Sanchez is a loyal Democrat, having voting with her party 97.9 percent of the time during the 110th Congress. She takes the traditional party line on most issues, including abortion rights, which touched off a protest at Los Angeles' Mount St. Mary's College where she and her sister gave commencement speeches in 2003.
U.S. Attorney Firings
In 2008, as chairwoman of the House Judiciary Commercial and Administrative Law subcommittee, Sanchez oversaw hearings addressing the George W. Bush administration's firings of nine U.S. attorneys.
Repeated fruitless attempts to subpoena testimony on the controversy from former Bush political guru Karl Rove led to a 2008 Judiciary Committee vote to hold Rove in contempt of Congress. Rove and another Bush aide, Harriet Miers, agreed in March 2009 to testify before the committee on the issue.
Since election to Congress, Sanchez has targeted the issue of bullying. In 2003, she introduced the Bullying Prevention for School Safety and Crime Reduction Act that sought to provide federal funding for anti-bullying funding in schools. The bill was included in a 2004 Justice Department authorization bill, but the Senate failed to pass it.
In 2008 and 2009, Sanchez introduced legislation inspired by the suicide of Missouri teen Megan Meier, who killed herself in 2006 after being bullied online by a local mother posing as a teen. Sanchez's bill sought to make online bullying a felony and was criticized by conservatives as a means of censorship.
The Economy
In 2003, Sanchez sponsored her first piece of legislation seeking to increase the cap on the Small Business Administration's microloan program from $35,000 to $50,000. The bill, reintroduced in 2005, never it made to the House floor.

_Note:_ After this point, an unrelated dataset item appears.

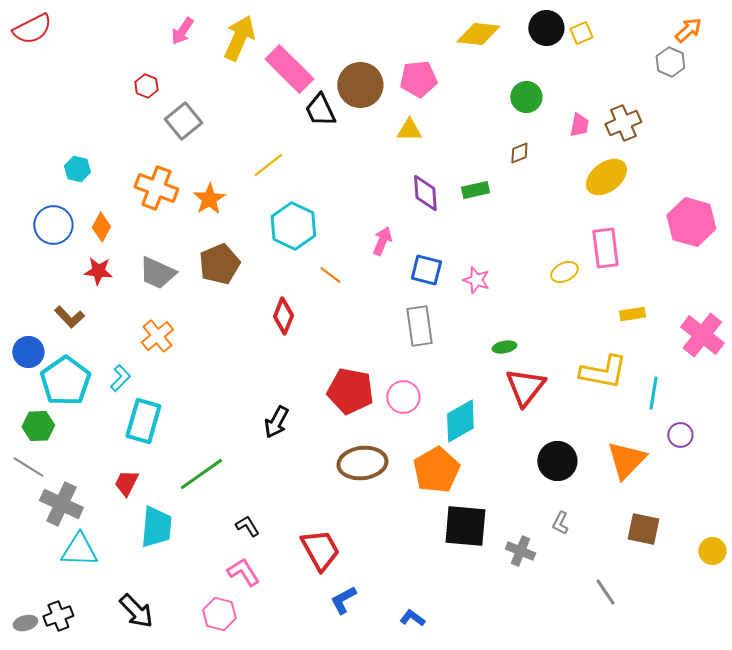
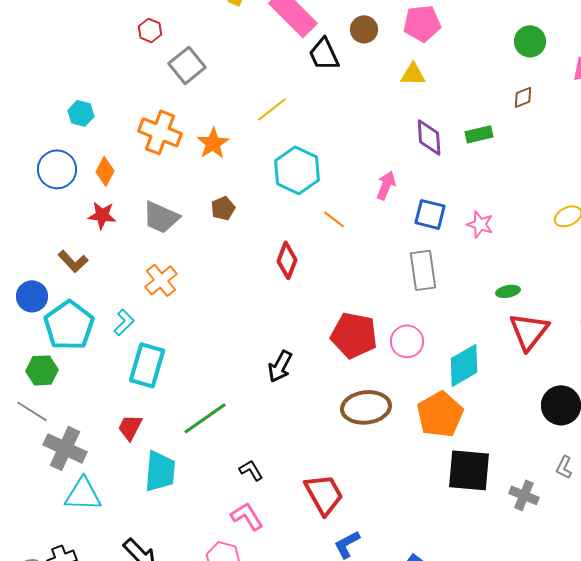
brown circle: (360, 85) -> (364, 29), size x0.6
brown pentagon: (219, 264) -> (223, 208), size x0.6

Sanchez voted against both versions of the $700 billion financial bailout bill in fall 2008, citing a lack of assistance to homeowners struggling to pay off mortgages.
In 2009, Sanchez was one of the first co-sponsors of legislation authored by House Judiciary Chairman John Conyers (D-Mich.) to loosen bankruptcy rules allowing judges to modify mortgage terms in order to let people keep their homes. Under Chapter 13 bankruptcy, which individuals traditionally declare, the only kind of debt a judge is forbidden from modifying are primary home mortgages. The bill has passed the House and is awaiting a vote in the Senate.
Sanchez supported the $787 billion economic stimulus package that passed in February 2009.
Immigration
Sanchez often invokes her family's name when dealing with immigration policy and has sought to provide rights to undocumented aliens.
Sanchez was one of the harshest critics of the 2005 Real ID Act that sought to deny undocumented immigrants access to driver's licenses. "Republicans are using national security as a facade to alienate law-abiding and taxpaying immigrants," she said. "What we should be doing is allowing these immigrants a path to citizenship." The bill was attached to a 2005 military spending bill, which passed with only 58 House dissenters, including Sanchez.
Latin America
In 2003, Sanchez wrote letters to President Bush and Mexican President Vicente Fox that helped broker an extradition treaty ensuring that American killers who flee to Mexico are returned to the U.S.
After a six-day visit to Colombia in 2006, Sanchez publicly voiced opposition to free-trade agreements with the country on the grounds it would hurt workers in both countries, particularly Colombian women. Though officials from both nations reached a U.S.-Colombia trade pact earlier that year, Congress has yet to ratify the agreement.